The body of the British backpacker Grace Millane was intact when it was discovered in bush at the Waitakere Ranges on Sunday.
Police Detective Inspector Scott Beard said this information is being revealed with reluctance, because of public speculation.
He said police investigating the death are looking for a shovel that could be anywhere between Scenic Drive and central Auckland.
It is an Atlas Trade Hardwood Long Handle Round Mouth Shovel.
The 26-year old man accused for murdering Miss Millane appeared in the Auckland Distric Court yesterday and has interim name suppression.
Meanwhile, the Justice Minister said British media were undermining the judicial process by publishing suppressed details of the man.
Andrew Little said the overseas media's actions were "hurtful" towards the Millane family when the defence counsel was looking for every opportunity to force a mistrial.

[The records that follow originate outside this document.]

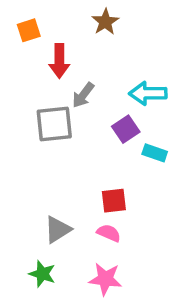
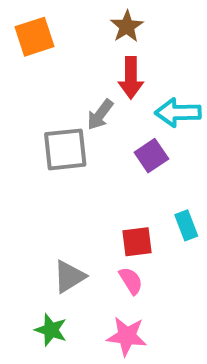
orange square: (29, 30) -> (34, 37), size x1.4
red arrow: (59, 61) -> (131, 78), moved
cyan rectangle: (155, 153) -> (186, 225), moved, turned 50
pink semicircle: (109, 233) -> (131, 281), turned 35

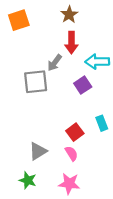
red square: (137, 242) -> (75, 132), turned -30

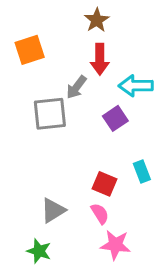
orange square: (19, 20) -> (30, 50), moved
red square: (75, 132) -> (105, 184), turned -30
pink star: (69, 184) -> (115, 245), moved

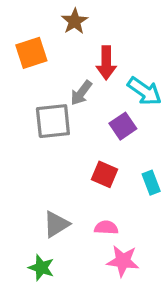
brown star: (97, 20) -> (75, 21), moved
cyan arrow: (136, 86) -> (145, 91), turned -144
red square: (105, 184) -> (105, 174), moved
pink semicircle: (100, 214) -> (106, 228), turned -55

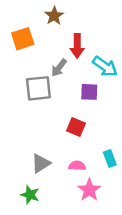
purple square: (123, 126) -> (89, 92), turned 36
cyan rectangle: (151, 183) -> (110, 158), moved
pink star: (123, 261) -> (89, 190), turned 30

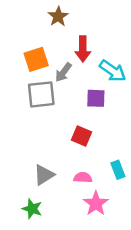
orange square: (23, 39) -> (36, 59), moved

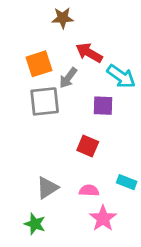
brown star: (58, 16) -> (63, 18), turned 30
red arrow: (83, 49) -> (89, 53), turned 120
cyan rectangle: (118, 170) -> (127, 182), turned -48

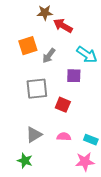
red arrow: (89, 53) -> (63, 26), moved
gray square: (45, 101) -> (37, 89), moved
cyan rectangle: (127, 182) -> (91, 140), moved
pink star: (103, 218) -> (85, 162), moved, turned 30

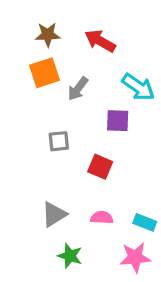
brown star: (45, 13) -> (48, 35), moved
gray square: (37, 89) -> (59, 141), size x0.6
green star: (25, 161) -> (70, 256), moved

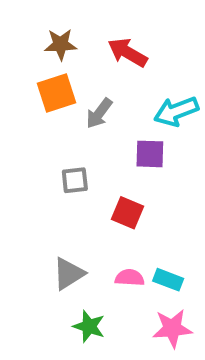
cyan arrow: (138, 87) -> (176, 111), turned 124
cyan rectangle: (145, 222) -> (168, 280), moved

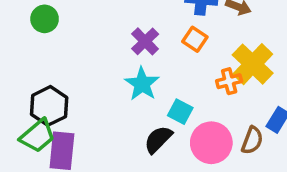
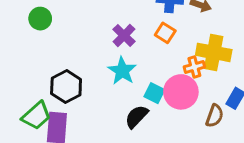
yellow cross: (253, 64) -> (214, 52), turned -32
black hexagon: (49, 106) -> (66, 86), moved
pink circle: (211, 143) -> (181, 92), moved

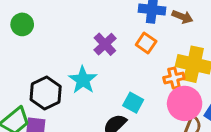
cyan star: (122, 71) -> (83, 80), moved
pink circle: (181, 92) -> (185, 103), moved

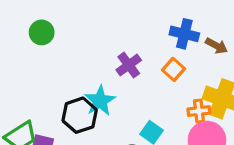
black hexagon: (46, 93) -> (80, 115), moved

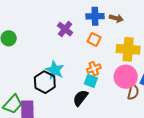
purple cross: (129, 65) -> (65, 29), moved
orange cross: (199, 111) -> (94, 69), moved

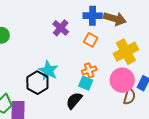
brown arrow: (116, 18) -> (115, 19), size x1.5
yellow cross: (128, 49) -> (126, 52), turned -35

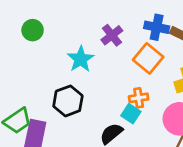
orange square: (91, 40) -> (148, 58), size x1.5
cyan star: (48, 70) -> (81, 59), moved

Mr Little said it was one thing for an innocent person to go to trial but it was equally unjust if a guilty person got to walk free because the justice system had failed.
"It will not do justice to the Millane family if the accused in this case gets to walk away from facing justice because somebody else has disclosed his details and he is able to say he won't get a fair trial.
"That's why we have suppression rules - like them or not", he said.
The actions of the overseas media, and whoever had furnished them with details was "unfortunate", said Mr Little.
He said while the internet was "one thing", ensuring a fair trail was another.
"If we want to make sure the police, the meticulous work in putting together the case, to prove beyond reasonable doubt isn't in vain, we've got to make sure people get a fair trial."
There was nothing New Zealand authorities could do to stop media overseas from publishing suppressed information, said Mr Little.
"What we can do, and need to do is to act as tightly as we can here, this is where the trial will take place."
Mr Little said he will attend a vigil being held in Wellington tomorrow night if his diary allows.
National leader Simon Bridges said he understood the need for name supression, especially in the early days of an arrest.
He said that gave time for the person charged to organise their own affairs, but it also meant the job for police was easier as it lessened the risk the "well would be poisoned" when the police were conducting witness interviews.
But he said if a reasonable change to suppression laws was presented to the National Party, that was something he would consider.